**What is expected**
Go through the data and copy every line in which "Eastern" appears.

**Exercise material**

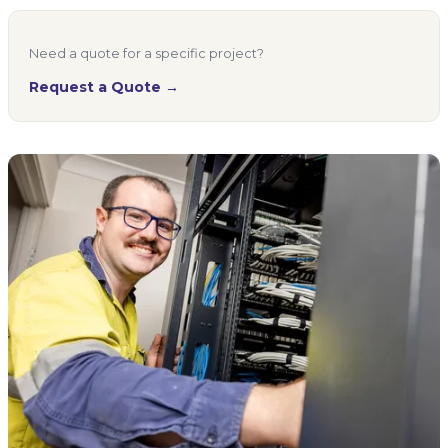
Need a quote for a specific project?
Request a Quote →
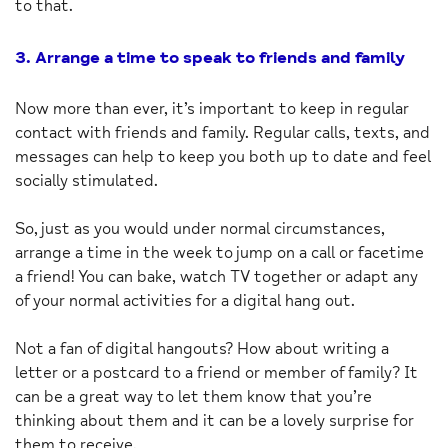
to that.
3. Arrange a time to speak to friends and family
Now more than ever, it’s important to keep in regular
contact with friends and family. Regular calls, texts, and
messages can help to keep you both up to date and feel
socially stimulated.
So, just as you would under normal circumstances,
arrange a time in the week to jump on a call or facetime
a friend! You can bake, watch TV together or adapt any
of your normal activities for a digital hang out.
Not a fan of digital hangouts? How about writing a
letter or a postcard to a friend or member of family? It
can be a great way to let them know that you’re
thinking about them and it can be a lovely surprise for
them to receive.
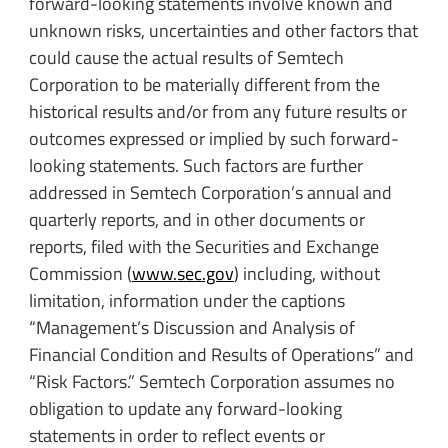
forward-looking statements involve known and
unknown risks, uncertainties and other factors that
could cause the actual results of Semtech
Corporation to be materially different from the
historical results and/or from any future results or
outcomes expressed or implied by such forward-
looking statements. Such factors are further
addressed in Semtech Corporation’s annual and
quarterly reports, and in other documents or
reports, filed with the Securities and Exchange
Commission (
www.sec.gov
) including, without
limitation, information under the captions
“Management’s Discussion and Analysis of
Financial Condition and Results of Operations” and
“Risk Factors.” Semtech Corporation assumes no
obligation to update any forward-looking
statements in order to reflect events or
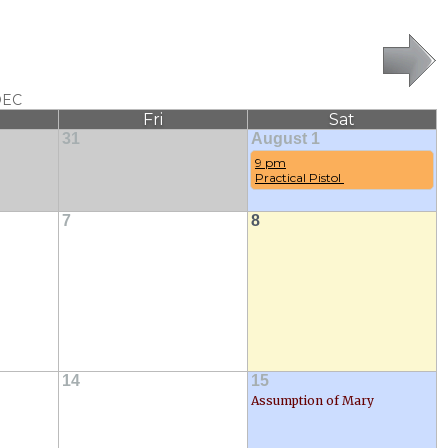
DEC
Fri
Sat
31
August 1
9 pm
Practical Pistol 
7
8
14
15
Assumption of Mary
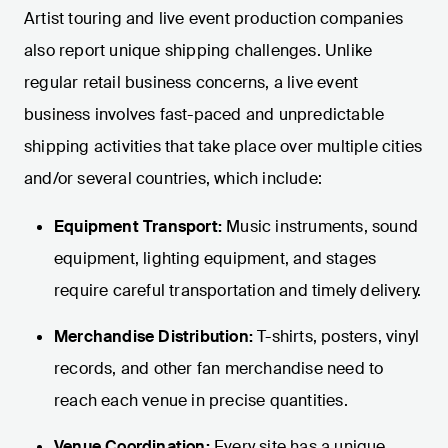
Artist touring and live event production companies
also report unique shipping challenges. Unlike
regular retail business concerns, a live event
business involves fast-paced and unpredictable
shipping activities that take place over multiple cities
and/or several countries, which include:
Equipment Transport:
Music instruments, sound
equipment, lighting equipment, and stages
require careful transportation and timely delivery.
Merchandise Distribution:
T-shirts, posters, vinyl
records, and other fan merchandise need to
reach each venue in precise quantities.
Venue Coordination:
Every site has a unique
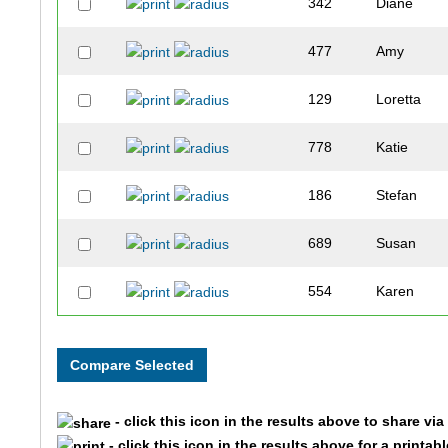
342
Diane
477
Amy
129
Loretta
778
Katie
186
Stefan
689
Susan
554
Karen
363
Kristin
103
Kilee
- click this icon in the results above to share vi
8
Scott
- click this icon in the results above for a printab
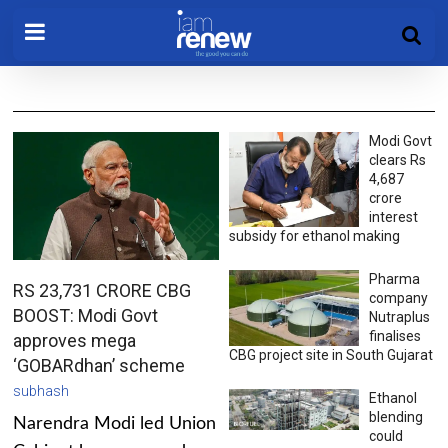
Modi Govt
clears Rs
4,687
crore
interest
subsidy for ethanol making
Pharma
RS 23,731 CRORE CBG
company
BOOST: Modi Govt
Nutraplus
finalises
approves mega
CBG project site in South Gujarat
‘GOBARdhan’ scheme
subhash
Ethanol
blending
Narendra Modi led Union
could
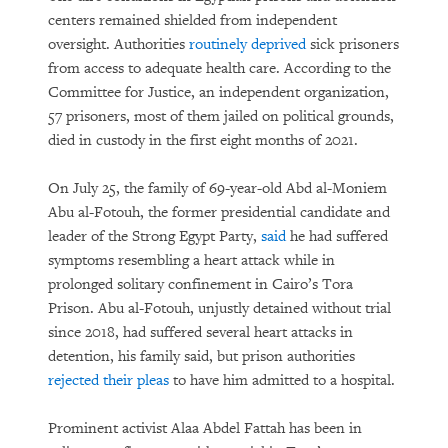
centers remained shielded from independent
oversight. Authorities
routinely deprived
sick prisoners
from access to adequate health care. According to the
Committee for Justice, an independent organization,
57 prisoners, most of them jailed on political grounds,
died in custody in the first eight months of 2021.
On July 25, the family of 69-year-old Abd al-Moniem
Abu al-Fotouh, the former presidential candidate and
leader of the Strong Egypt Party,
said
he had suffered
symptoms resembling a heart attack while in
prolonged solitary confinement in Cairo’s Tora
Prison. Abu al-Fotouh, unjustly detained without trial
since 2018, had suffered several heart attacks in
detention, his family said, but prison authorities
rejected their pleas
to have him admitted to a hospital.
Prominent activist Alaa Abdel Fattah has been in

...

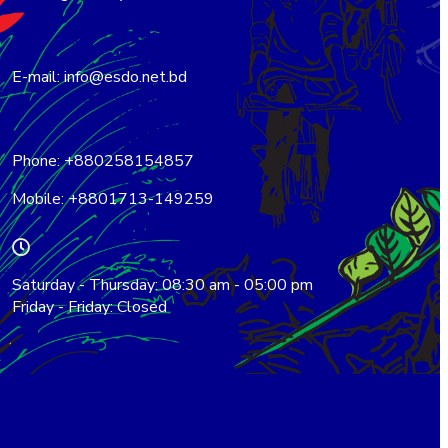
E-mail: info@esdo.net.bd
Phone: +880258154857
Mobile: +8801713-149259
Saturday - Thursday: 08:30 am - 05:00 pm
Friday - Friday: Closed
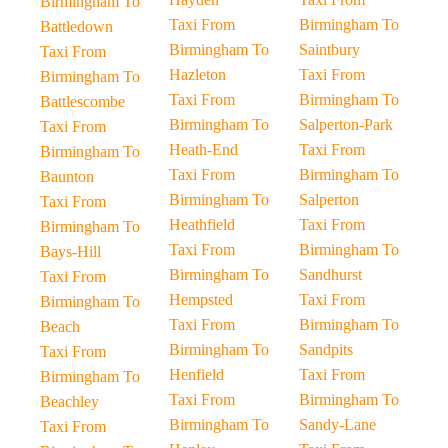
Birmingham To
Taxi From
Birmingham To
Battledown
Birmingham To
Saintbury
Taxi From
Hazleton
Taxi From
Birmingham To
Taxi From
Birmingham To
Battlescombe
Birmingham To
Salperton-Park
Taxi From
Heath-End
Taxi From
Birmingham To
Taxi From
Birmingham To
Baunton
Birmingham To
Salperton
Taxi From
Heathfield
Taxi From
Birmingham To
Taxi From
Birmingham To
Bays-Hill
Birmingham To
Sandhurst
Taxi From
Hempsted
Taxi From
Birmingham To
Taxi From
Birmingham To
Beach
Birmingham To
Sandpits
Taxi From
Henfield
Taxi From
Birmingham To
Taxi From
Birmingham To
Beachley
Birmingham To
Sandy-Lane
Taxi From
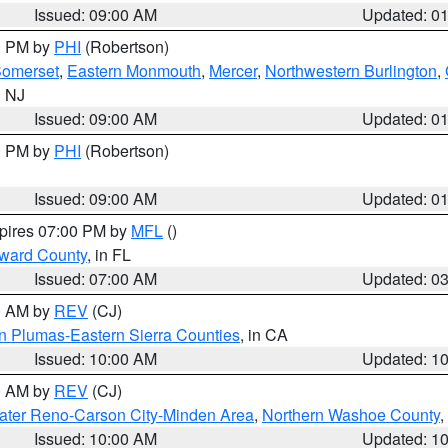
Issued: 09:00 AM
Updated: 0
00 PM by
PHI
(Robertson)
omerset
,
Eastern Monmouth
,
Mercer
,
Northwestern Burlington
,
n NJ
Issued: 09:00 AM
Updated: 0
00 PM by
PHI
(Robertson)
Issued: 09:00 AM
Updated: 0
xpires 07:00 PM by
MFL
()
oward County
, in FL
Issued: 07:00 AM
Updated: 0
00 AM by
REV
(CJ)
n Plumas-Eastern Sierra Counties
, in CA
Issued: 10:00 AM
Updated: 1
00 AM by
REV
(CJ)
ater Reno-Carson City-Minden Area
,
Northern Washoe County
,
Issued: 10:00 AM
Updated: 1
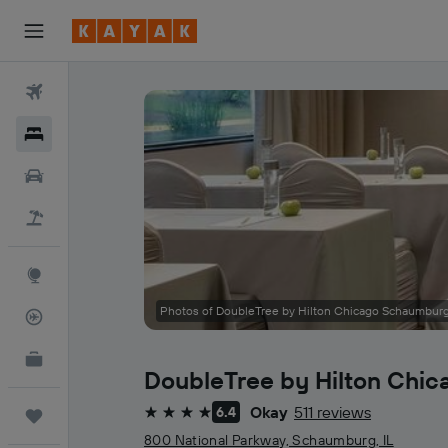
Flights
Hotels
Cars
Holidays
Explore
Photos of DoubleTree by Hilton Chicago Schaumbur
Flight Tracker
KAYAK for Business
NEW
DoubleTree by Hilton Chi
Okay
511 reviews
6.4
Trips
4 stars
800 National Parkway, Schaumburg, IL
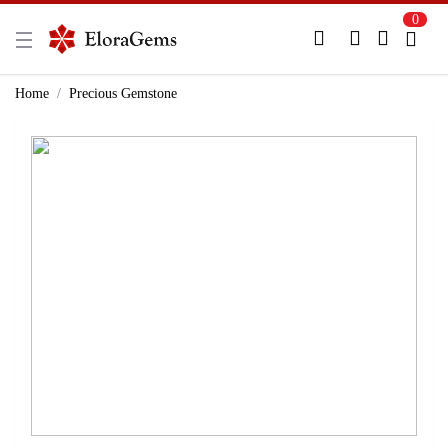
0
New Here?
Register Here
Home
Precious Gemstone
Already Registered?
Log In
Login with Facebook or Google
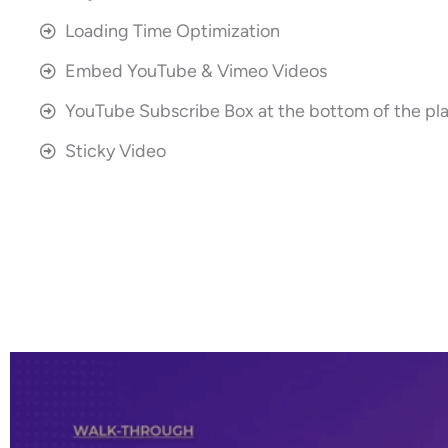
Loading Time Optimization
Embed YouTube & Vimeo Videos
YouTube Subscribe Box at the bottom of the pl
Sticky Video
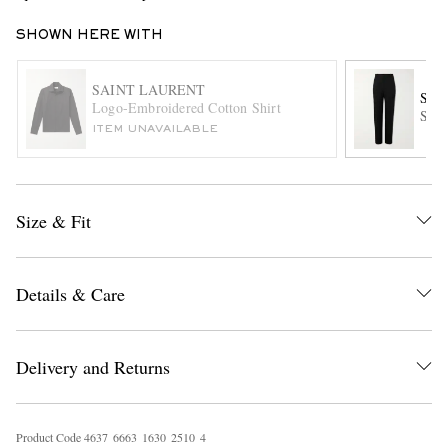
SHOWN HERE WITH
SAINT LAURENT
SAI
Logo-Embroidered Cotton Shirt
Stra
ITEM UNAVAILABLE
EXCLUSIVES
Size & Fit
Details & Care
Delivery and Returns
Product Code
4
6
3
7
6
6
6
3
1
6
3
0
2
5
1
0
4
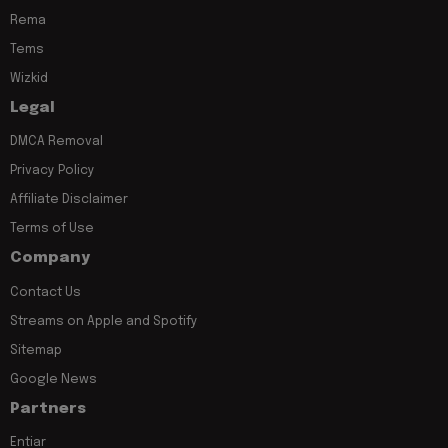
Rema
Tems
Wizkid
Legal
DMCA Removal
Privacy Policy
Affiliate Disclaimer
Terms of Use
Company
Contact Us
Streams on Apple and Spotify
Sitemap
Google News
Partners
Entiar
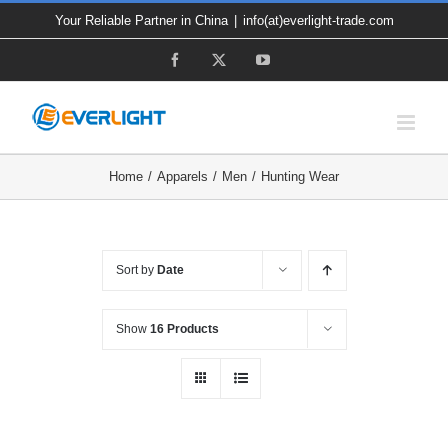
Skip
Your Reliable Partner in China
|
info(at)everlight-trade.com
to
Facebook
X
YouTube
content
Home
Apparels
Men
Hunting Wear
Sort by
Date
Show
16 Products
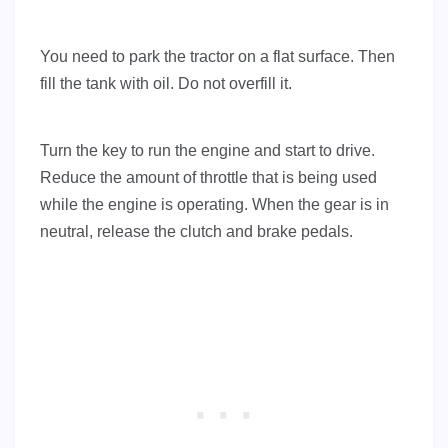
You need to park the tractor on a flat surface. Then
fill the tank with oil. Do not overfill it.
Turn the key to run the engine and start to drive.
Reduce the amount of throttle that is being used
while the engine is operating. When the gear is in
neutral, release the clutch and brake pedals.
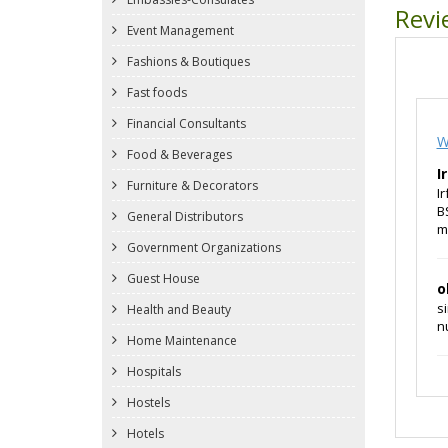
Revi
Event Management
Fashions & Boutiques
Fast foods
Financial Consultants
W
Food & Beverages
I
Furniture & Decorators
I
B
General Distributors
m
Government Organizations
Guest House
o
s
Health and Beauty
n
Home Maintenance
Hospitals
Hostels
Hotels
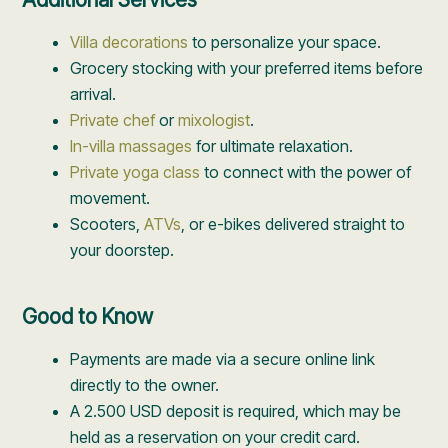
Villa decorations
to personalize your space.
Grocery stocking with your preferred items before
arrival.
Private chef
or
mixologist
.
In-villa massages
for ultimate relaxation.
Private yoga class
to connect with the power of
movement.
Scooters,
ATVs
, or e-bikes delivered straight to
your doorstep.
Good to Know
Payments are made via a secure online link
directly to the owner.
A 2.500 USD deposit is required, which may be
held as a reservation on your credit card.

**Response to this task**
Eastern Monmouth
n Plumas-Eastern Sierra Counties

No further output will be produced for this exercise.